Earlier the same week, David Hightower of Winnsboro came to the end of his resistance to the pipeline clearing crews. Hightower, who was living in his childhood home after serving 40 years in the Air Force, had planted a muscadine grape vineyard and nurtured it over the years into a home business. He asked TransCanada to shift the pipeline route. TransCanada wiped out his vineyard.

The use and abuse of eminent domain, especially by pipeline companies, has been an increasingly contentious Texas issue for several years. The dispute in Denbury goes back to 2008, but by the time the court ruled in favor of the landowners, the pipelines company had already completed the pipeline.

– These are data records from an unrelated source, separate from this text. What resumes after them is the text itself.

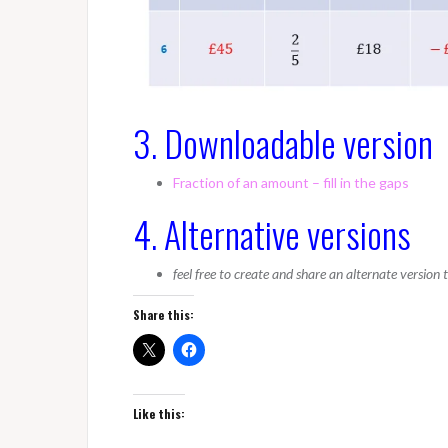
3. Downloadable version
Fraction of an amount – fill in the gaps
4. Alternative versions
feel free to create and share an alternate version
Share this:
Like this: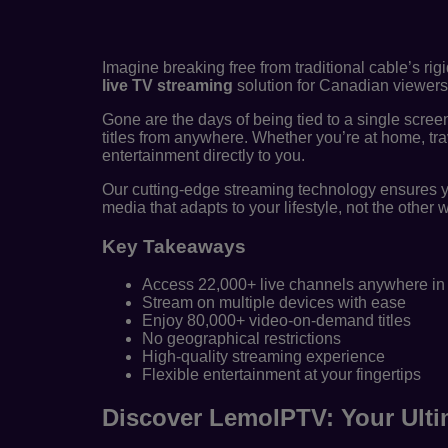
Imagine breaking free from traditional cable’s rig
live TV streaming
solution for Canadian viewers 
Gone are the days of being tied to a single scree
titles from anywhere. Whether you’re at home, tra
entertainment directly to you.
Our cutting-edge streaming technology ensures y
media that adapts to your lifestyle, not the other
Key Takeaways
Access 22,000+ live channels anywhere i
Stream on multiple devices with ease
Enjoy 80,000+ video-on-demand titles
No geographical restrictions
High-quality streaming experience
Flexible entertainment at your fingertips
Discover LemoIPTV: Your Ulti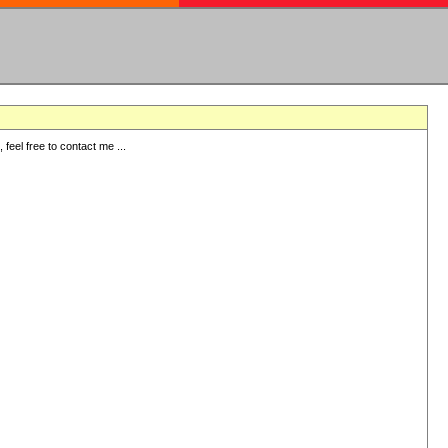
eel free to contact me ...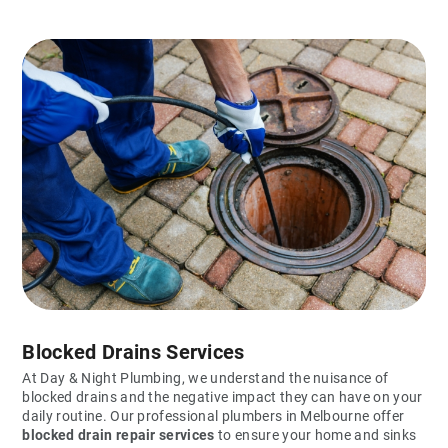
Blocked Drains Services
At Day & Night Plumbing, we understand the nuisance of
blocked drains and the negative impact they can have on your
daily routine. Our professional plumbers in Melbourne offer
blocked drain repair services
to ensure your home and sinks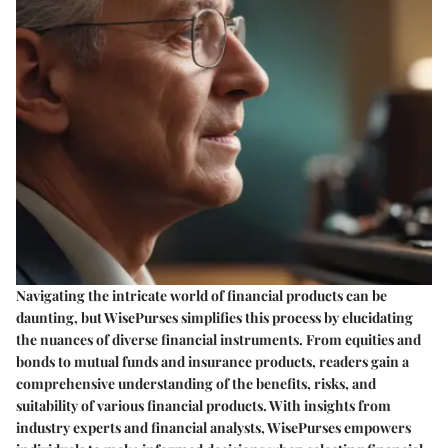
Navigating the intricate world of financial products can be
daunting, but WisePurses simplifies this process by elucidating
the nuances of diverse financial instruments. From equities and
bonds to mutual funds and insurance products, readers gain a
comprehensive understanding of the benefits, risks, and
suitability of various financial products. With insights from
industry experts and financial analysts, WisePurses empowers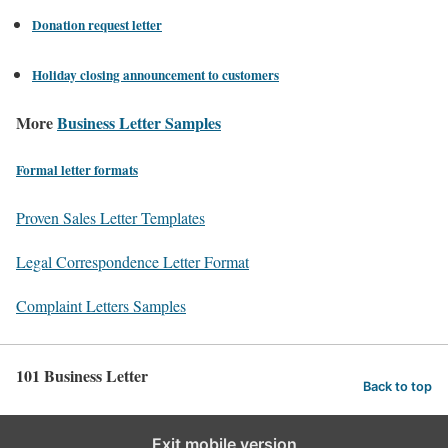
Donation request letter
Holiday closing announcement to customers
More
Business Letter Samples
Formal letter formats
Proven Sales Letter Templates
Legal Correspondence Letter Format
Complaint Letters Samples
101 Business Letter
Back to top
Exit mobile version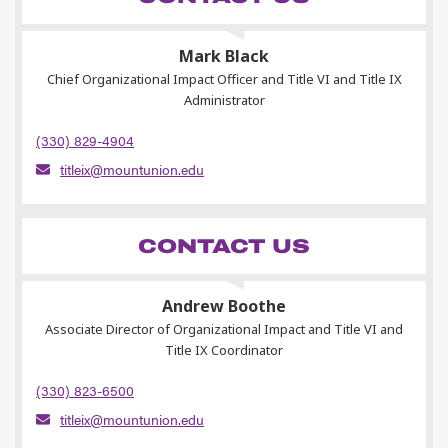
Mark Black
Chief Organizational Impact Officer and Title VI and Title IX
Administrator
(330) 829-4904
titleix@mountunion.edu
CONTACT US
Andrew Boothe
Associate Director of Organizational Impact and Title VI and
Title IX Coordinator
(330) 823-6500
titleix@mountunion.edu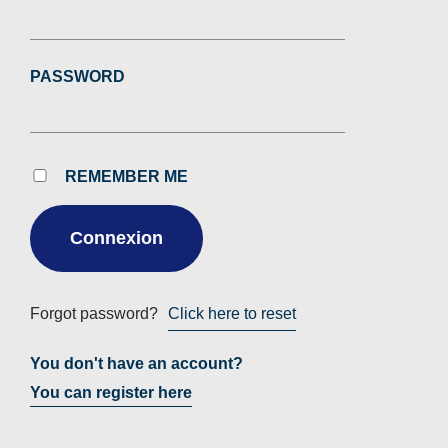
PASSWORD
REMEMBER ME
Forgot password?
Click here to reset
You don't have an account?
You can register here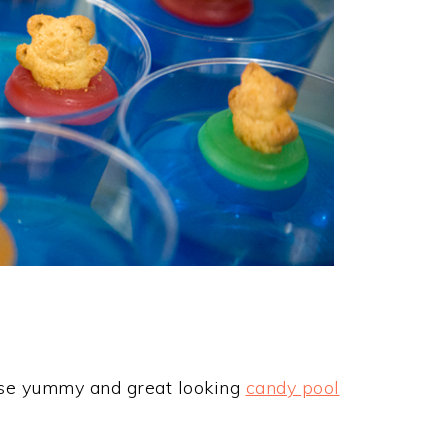
hese yummy and great looking
candy pool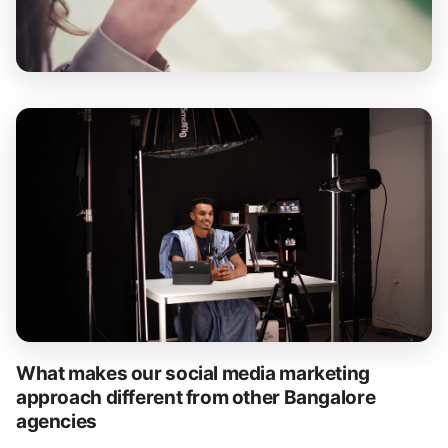
What makes our social media marketing
approach different from other Bangalore
agencies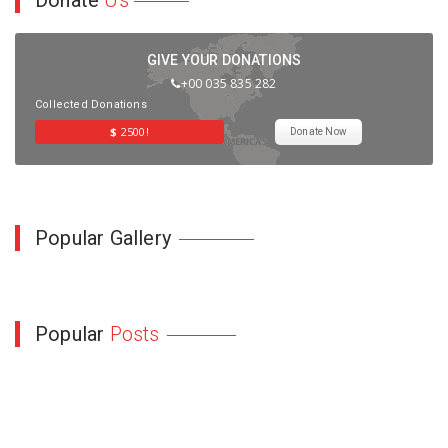
Donate
Us
GIVE YOUR DONATIONS
+00 035 835 282
Collected Donations
$
2500!
Donate Now
Popular Gallery
Popular
Posts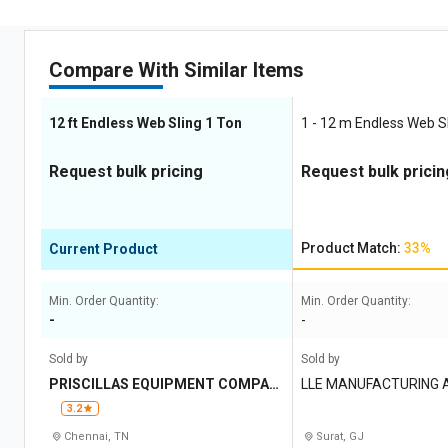
Compare With Similar Items
12 ft Endless Web Sling 1 Ton
1 - 12 m Endless Web Sl
Request bulk pricing
Request bulk pricin
Product Match:
33%
Current Product
Min. Order Quantity:
Min. Order Quantity:
-
-
Sold by
Sold by
PRISCILLAS EQUIPMENT COMPAN
LLE MANUFACTURING 
Y
3.2
Chennai, TN
Surat, GJ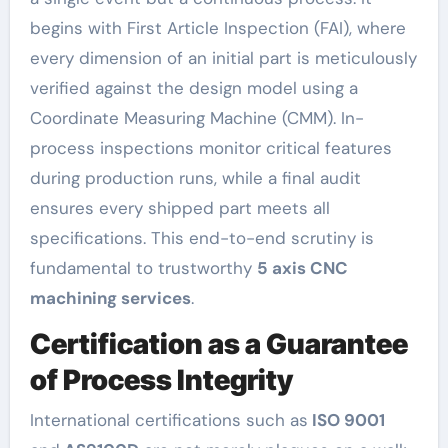
begins with First Article Inspection (FAI), where
every dimension of an initial part is meticulously
verified against the design model using a
Coordinate Measuring Machine (CMM). In-
process inspections monitor critical features
during production runs, while a final audit
ensures every shipped part meets all
specifications. This end-to-end scrutiny is
fundamental to trustworthy
5 axis CNC
machining services
.
Certification as a Guarantee
of Process Integrity
International certifications such as
ISO 9001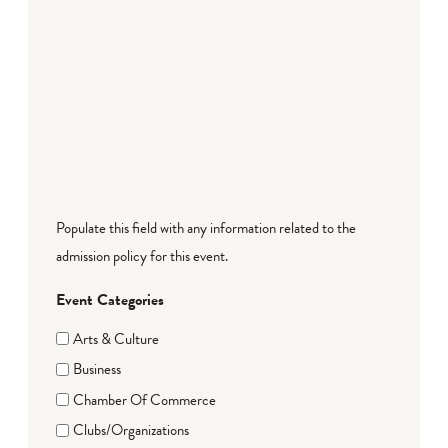
Populate this field with any information related to the
admission policy for this event.
Event Categories
Arts & Culture
Business
Chamber Of Commerce
Clubs/Organizations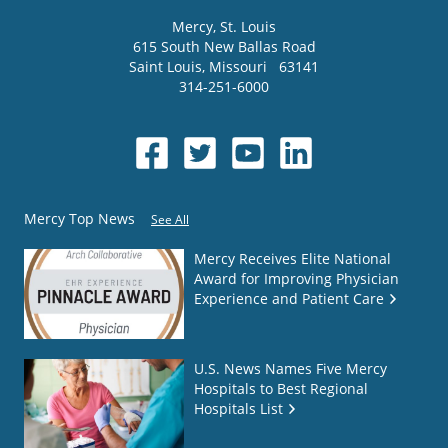
Mercy
, St. Louis
615 South New Ballas Road
Saint Louis
,
Missouri
63141
314-251-6000
Mercy Top News
See All
Mercy Receives Elite National
Award for Improving Physician
Experience and Patient Care
U.S. News Names Five Mercy
Hospitals to Best Regional
Hospitals List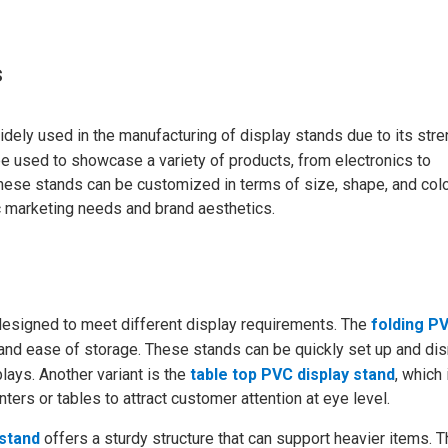
s
 widely used in the manufacturing of display stands due to its stre
e used to showcase a variety of products, from electronics to
These stands can be customized in terms of size, shape, and colo
ic marketing needs and brand aesthetics.
designed to meet different display requirements. The
folding P
ity and ease of storage. These stands can be quickly set up and di
ays. Another variant is the
table top PVC display stand
, which 
ers or tables to attract customer attention at eye level.
 stand
offers a sturdy structure that can support heavier items. T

The Supreme Court has reaffirmed the Denbury decision twice more this year. Judge Rugg’s reluctance to apply the decision to the cases before him extends the uncertainty surrounding Texas eminent domain law and some observers are saying the Texas legislature may take up the question in its next session in 2013 (the Texas legislature meets every other year).

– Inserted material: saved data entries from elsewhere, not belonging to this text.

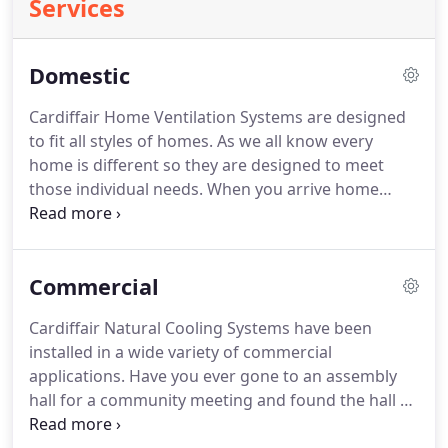
Services
Domestic
Cardiffair Home Ventilation Systems are designed
to fit all styles of homes. As we all know every
home is different so they are designed to meet
those individual needs.
When you arrive home
from work, turn on your Cardiffair Home
Ventilation System to release the hot stale air and
feel the freshness of natural cooling The unique
Commercial
Radial Intake Fan minimises blind spots and
creates a global air movement pattern around the
Cardiffair Natural Cooling Systems have been
inside of your home, naturally cooling every nook
installed in a wide variety of commercial
and cranny from the roof to the floorboards which
applications. Have you ever gone to an assembly
can be easily replace with ceramics, with the guide
hall for a community meeting and found the hall so
of atlas ceramics how to tile so your home looks
unbearable due to the heat and you are sitting
perfect and radiant.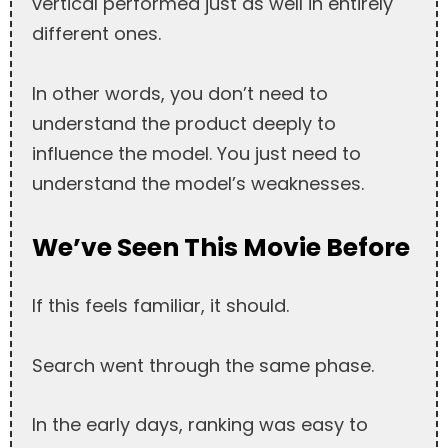
vertical performed just as well in entirely
different ones.
In other words, you don’t need to
understand the product deeply to
influence the model. You just need to
understand the model’s weaknesses.
We’ve Seen This Movie Before
If this feels familiar, it should.
Search went through the same phase.
In the early days, ranking was easy to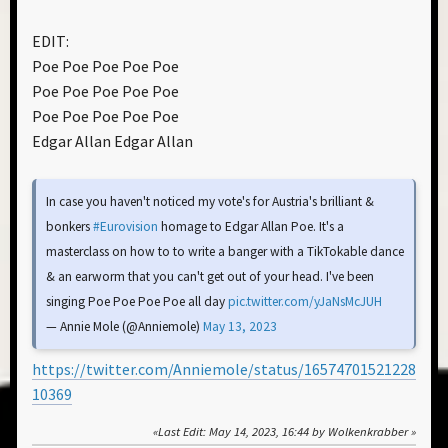
EDIT:
Poe Poe Poe Poe Poe
Poe Poe Poe Poe Poe
Poe Poe Poe Poe Poe
Edgar Allan Edgar Allan
In case you haven't noticed my vote's for Austria's brilliant &
bonkers
#Eurovision
homage to Edgar Allan Poe. It's a
masterclass on how to to write a banger with a TikTokable dance
& an earworm that you can't get out of your head. I've been
singing Poe Poe Poe Poe all day
pic.twitter.com/yJaNsMcJUH
— Annie Mole (@Anniemole)
May 13, 2023
https://twitter.com/Anniemole/status/16574701521228
10369
Last Edit
: May 14, 2023, 16:44 by Wolkenkrabber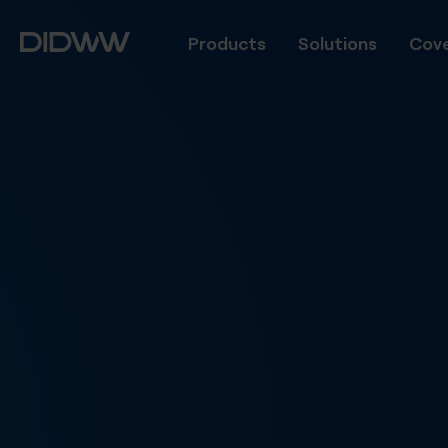
Products
Solutions
Cove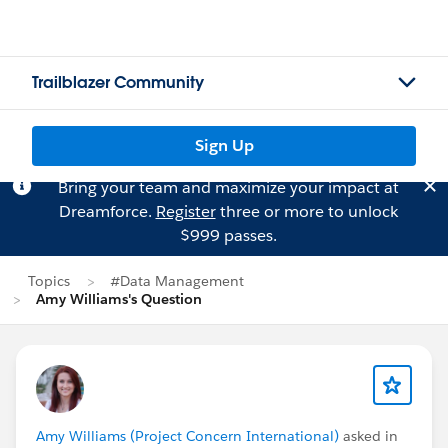
Trailblazer Community
Sign Up
Bring your team and maximize your impact at
Dreamforce.
Register
three or more to unlock
$999 passes.
Topics
#Data Management
Amy Williams's Question
Amy Williams (Project Concern International)
asked in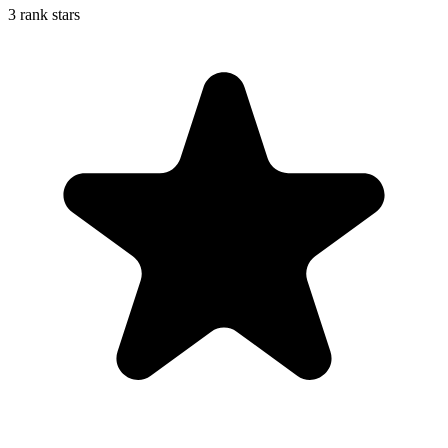
3 rank stars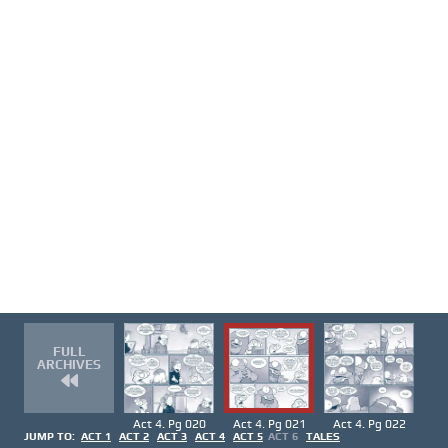
FULL
ARCHIVES
Act 4. Pg 020
Act 4. Pg 021
Act 4. Pg 022
JUMP TO:
ACT 1
ACT 2
ACT 3
ACT 4
ACT 5
ACT 6
TALES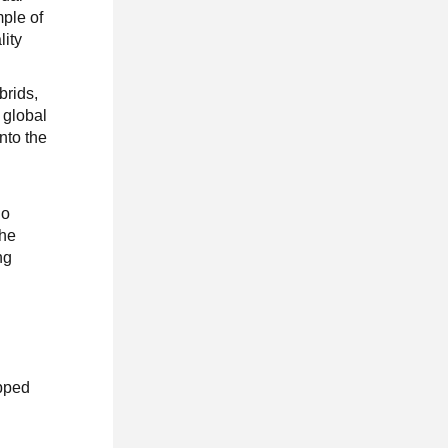
ple of
lity
brids,
 global
nto the
No
the
ng
ipped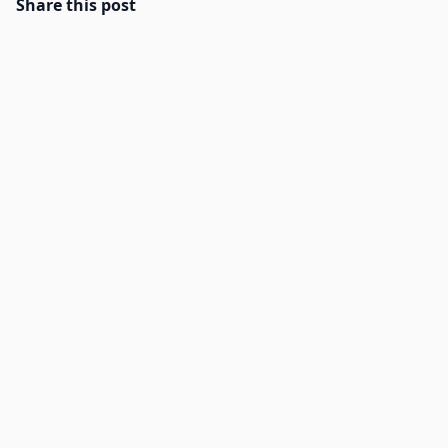
Share this post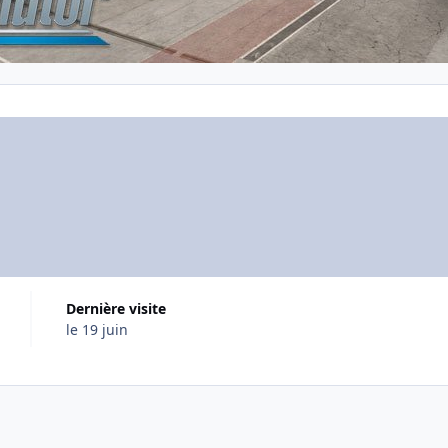
Dernière visite
le 19 juin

Judge Rugg, who is serving a one-year fill-in term until a new judge is elected this fall, will eventually return to his former job in the District Attorney’s office where he worked on civil and probate cases. He took an $18,000 cut in salary, to $139,000, to serve as county judge.

Talking about the Denbury decision to local public radio, the judge observed that:
“It’s opened up a real can of worms and I’m not sure how it’s gonna get resolved…. That decision has left a lot of unanswered questions, so there are a lot of legal issues that will have to be sorted through over the next few years.”

Meanwhile it leaves people like the Holland family, who are part of Texas Rice Land Partners, already have some 50 or more pipelines on their property, but this is only the second time they’ve gone to court over the issue of eminent domain. The first time they were plaintiffs in the Denbury case.

TransCanada had offered the Hollands $446,864 for an easement, which the Hollands were prepared to accept on the same terms as their other pipelines. But TransCanada, with a pipeline that would be carrying a far more toxic load than the other pipelines, would not accept the usual terms, but rather wanted to be able to walk away from their pipeline any time, with no liability.

With the court order, the Hollands are to get $20,808, or about 5% of what TransCanada offered, even though a landowners’ compensation is supposed to bear some reasonable relationship to fair market value.

As David Holland put it: “There is something terribly wrong when a private company is allowed to take land for less than 5% of real world prices…. We are willing to grant an easement but we are not willing to assume uncompensated risks to the rest of our property.”

Tar Sands Blockade remains intent on remaining in its tree houses and mounting other actions until TransCanada abandons the pipeline. TransCanada has shown no indication it will do that. Tar Sands Blockade will be training more volunteers in non-violent direct action at an October 12-13 training camp.